Italie: le plan de relance en suspens sur fond de crise politique
Après moult tiraillements au sein du gouvernement, l'Italie s'apprête à adopter son plan de relance de 222,9 milliards d'euros mardi pour remettre à flot une économie durement frappée par la pandémie, en dépit d'une crise politique qui perdure.
Un conseil des ministres qui promet d'être agité a été convoqué pour mardi soir, après l'envoi la veille d'une ultime mouture amendée du plan aux partis appartenant à la coalition de centre gauche au pouvoir.
Fragilisé, le Premier ministre Giuseppe Conte a accepté de revoir sa copie: il a plus que doublé les fonds alloués à la santé et au tourisme et relevé la part des investissements, qui atteint désormais 70%, contre 21% pour les incitations fiscales et autres bonus.
Il tenait ainsi compte des exigences de son principal rival politique, l'ex-Premier ministre Matteo Renzi, qui a menacé de faire exploser la coalition, à laquelle appartient son petit parti, Italia Viva, refusant d'être "complice du gaspillage de l'argent public".
Le conflit pourrait cependant être mis en sourdine temporairement: "je ne veux pas bloquer quoi que ce soit. L'intérêt du pays passe avant tout, mais immédiatement après, nous ferons ce que nous devons faire", a déclaré Matteo Renzi.
- 'Partie de poker' -
Toutes les options sont encore sur la table, démission des deux ministres dissidents d'Italia Viva, remaniement ou un nouveau Premier ministre, juge Roberto D'Alimonte, professeur de science politique à l'université Luiss de Rome: "c'est une partie de poker dont il est difficile de prédire l'issue".

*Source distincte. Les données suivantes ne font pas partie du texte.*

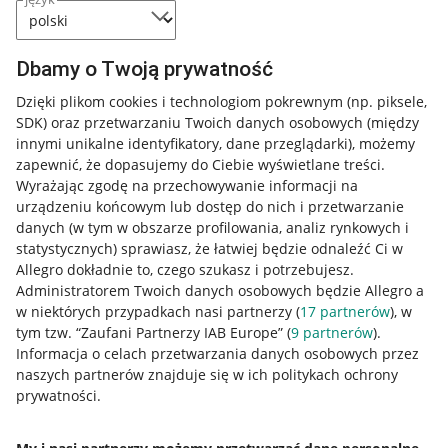
Dbamy o Twoją prywatność
Dzięki plikom cookies i technologiom pokrewnym
(np. piksele,
SDK)
oraz przetwarzaniu Twoich danych osobowych
(między
innymi unikalne identyfikatory, dane przeglądarki)
, możemy
zapewnić, że dopasujemy do Ciebie wyświetlane treści.
Wyrażając zgodę na przechowywanie informacji na
urządzeniu końcowym lub dostęp do nich i przetwarzanie
danych (w tym w obszarze profilowania, analiz rynkowych i
statystycznych) sprawiasz, że łatwiej będzie odnaleźć Ci w
Allegro dokładnie to, czego szukasz i potrzebujesz.
Administratorem Twoich danych osobowych będzie Allegro a
w niektórych przypadkach nasi partnerzy (
17
partnerów
), w
tym tzw. “Zaufani Partnerzy IAB Europe” (
9
partnerów
).
Przydatne informacje
Informacja o celach przetwarzania danych osobowych przez
naszych partnerów znajduje się w ich politykach ochrony
prywatności.
Jak to działa
Napisz do nas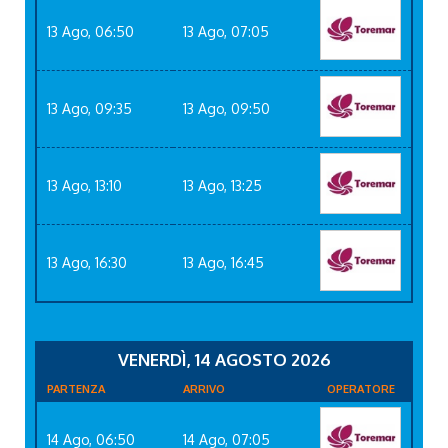
13 Ago, 06:50
13 Ago, 07:05
13 Ago, 09:35
13 Ago, 09:50
13 Ago, 13:10
13 Ago, 13:25
13 Ago, 16:30
13 Ago, 16:45
VENERDÌ, 14 AGOSTO 2026
PARTENZA
ARRIVO
OPERATORE
14 Ago, 06:50
14 Ago, 07:05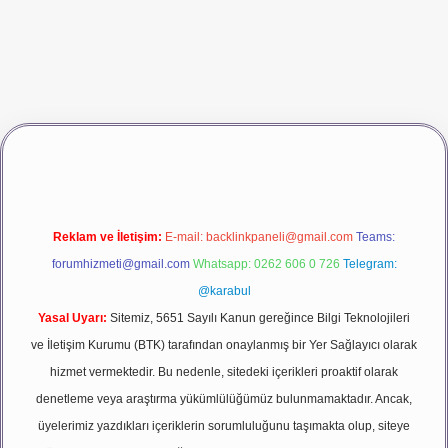
iş
vdcasino giriş
betexper
Reklam ve İletişim:
E-mail:
backlinkpaneli@gmail.com
Teams:
forumhizmeti@gmail.com
Whatsapp: 0262 606 0 726
Telegram:
@karabul
Yasal Uyarı:
Sitemiz, 5651 Sayılı Kanun gereğince Bilgi Teknolojileri
ve İletişim Kurumu (BTK) tarafından onaylanmış bir Yer Sağlayıcı olarak
hizmet vermektedir. Bu nedenle, sitedeki içerikleri proaktif olarak
denetleme veya araştırma yükümlülüğümüz bulunmamaktadır. Ancak,
üyelerimiz yazdıkları içeriklerin sorumluluğunu taşımakta olup, siteye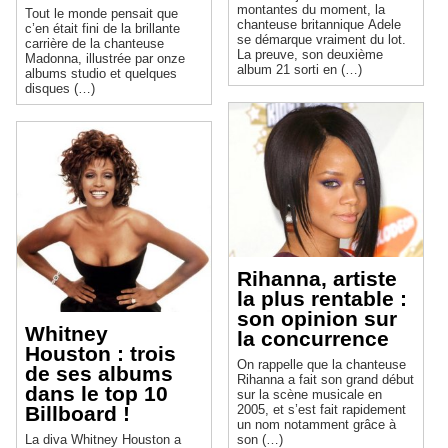
montantes du moment, la
Tout le monde pensait que
chanteuse britannique Adele
c’en était fini de la brillante
se démarque vraiment du lot.
carrière de la chanteuse
La preuve, son deuxième
Madonna, illustrée par onze
album 21 sorti en (…)
albums studio et quelques
disques (…)
Rihanna, artiste
la plus rentable :
son opinion sur
Whitney
la concurrence
Houston : trois
On rappelle que la chanteuse
de ses albums
Rihanna a fait son grand début
dans le top 10
sur la scène musicale en
Billboard !
2005, et s’est fait rapidement
un nom notamment grâce à
La diva Whitney Houston a
son (…)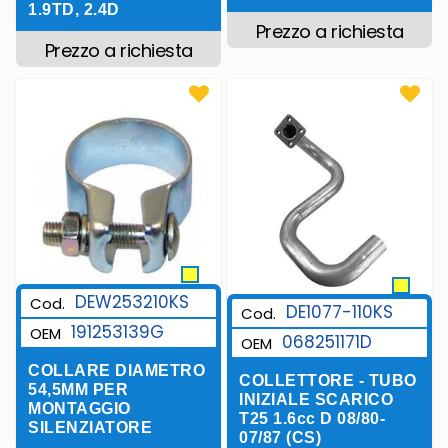
1.9TD, 2.4D
Prezzo a richiesta
Prezzo a richiesta
DEW253210KS
Cod.
DE1077-110KS
Cod.
191253139G
OEM
068251171D
OEM
COLLARE DIAMETRO
COLLETTORE - TUBO
54,5MM PER
INIZIALE SCARICO
MONTAGGIO
T25 1.6cc D 08/80-
SILENZIATORE
07/87 (CS)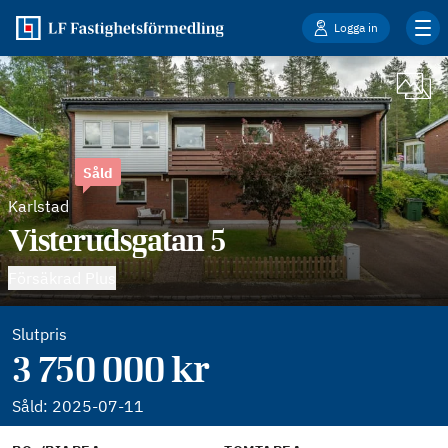
Logga in
Såld
Karlstad
Visterudsgatan 5
Försäkrad Plus
Slutpris
3 750 000 kr
Såld:
2025-07-11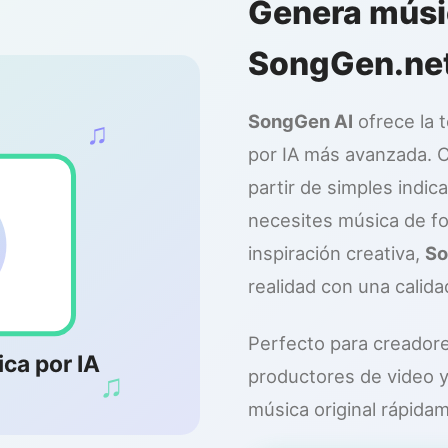
Genera músi
SongGen.ne
SongGen AI
ofrece la 
♫
por IA más avanzada. C
partir de simples indi
necesites música de fo
inspiración creativa,
So
realidad con una calid
Perfecto para creador
ca por IA
♫
productores de video y
música original rápida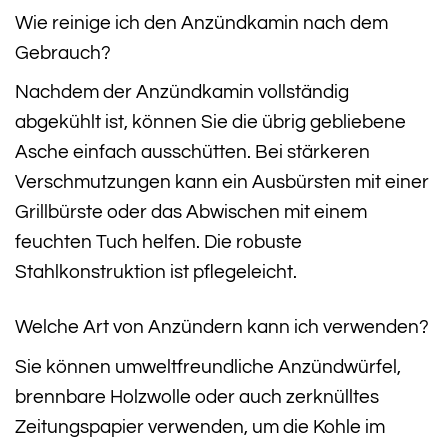
Wie reinige ich den Anzündkamin nach dem
Gebrauch?
Nachdem der Anzündkamin vollständig
abgekühlt ist, können Sie die übrig gebliebene
Asche einfach ausschütten. Bei stärkeren
Verschmutzungen kann ein Ausbürsten mit einer
Grillbürste oder das Abwischen mit einem
feuchten Tuch helfen. Die robuste
Stahlkonstruktion ist pflegeleicht.
Welche Art von Anzündern kann ich verwenden?
Sie können umweltfreundliche Anzündwürfel,
brennbare Holzwolle oder auch zerknülltes
Zeitungspapier verwenden, um die Kohle im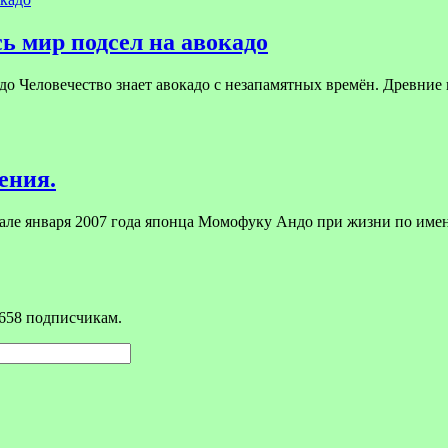
ь мир подсел на авокадо
до Человечество знает авокадо с незапамятных времён. Древние 
ения.
чале января 2007 года японца Момофуку Андо при жизни по им
658 подписчикам.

"Il peut y avoir un accord de dernière minute, mais il se peut aussi que Renzi ait atteint le point de non retour et préfère retirer son soutien au gouvernement", commente l'ancien économiste en chef du Trésor italien et fondateur du cabinet LC Macro Advisors, Lorenzo Codogno.
Car le bouillant ex-Premier ministre ne compte pas s'arrêter là: désormais Matteo Renzi réclame que l'Italie fasse aussi appel au Mécanisme européen de stabilité (MES), dont la mission est d'aider les pays de la zone euro en difficulté.
Or, le recours au MES se heurte à la farouche opposition du Mouvement 5 Etoiles (anti-système), autre membre de la coalition gouvernementale aux côtés du Parti démocrate (centre gauche), qui y est favorable.
"C'est une erreur d'avoir dit non pour des raisons idéologiques", juge Matteo Renzi, qui se réclame régulièrement de l'ancien président de la Banque centrale européenne (BCE) Mario Draghi, "une personne extraordinaire pour ce pays".
Le nom de Mario Draghi, 73 ans, est régulièrement cité pour diriger un éventuel gouvernement d'union nationale composé de techniciens et gérer la manne européenne.
En coulisse, Matteo Salvini, le patron de la Ligue (extrême droite), principal parti d'opposition, n'exclut pas de soutenir un tel gouvernement, selon les médias italiens.
- Craintes pour le déficit -
Première bénéficiaire du méga-plan de 750 milliards d'euros adopté à l'été 2020 par les dirigeants européens, l'Italie était très attendue sur ses projets qu'elle doit soumettre à Bruxelles d'ici fin avril, à l'instar des autres pays en attente de fonds.
Rome n'a pas droit à l'erreur, avait prévenu dès août dernier le Commissaire européen à l’Économie, l'Italien Paolo Gentiloni: "l'Italie aura un rôle déterminant dans le succès ou l'échec" de cette première expérience de dette commune de l'Union européenne.
L'Italie, qui peut prétendre à 208,6 milliards d'euros de subventions et prêts, suscite des inquiétudes car le pays a été accusé dans le passé d'utiliser à mauvais escient des fonds européens.
Le plan de relance devrait encore alourdir le déficit public du pays, prévu à 10,8% du PIB en 2020, et la dette publique, qui devrait atteindre 158% du PIB.
Si la Commission européenne a suspendu l'an dernier les règles de discipline budgétaire, une mesure inédite prise en raison de la pandémie, elle a néanmoins mis en garde l'Italie, tout comme la France, contre une dérive incontrôlée des déficits.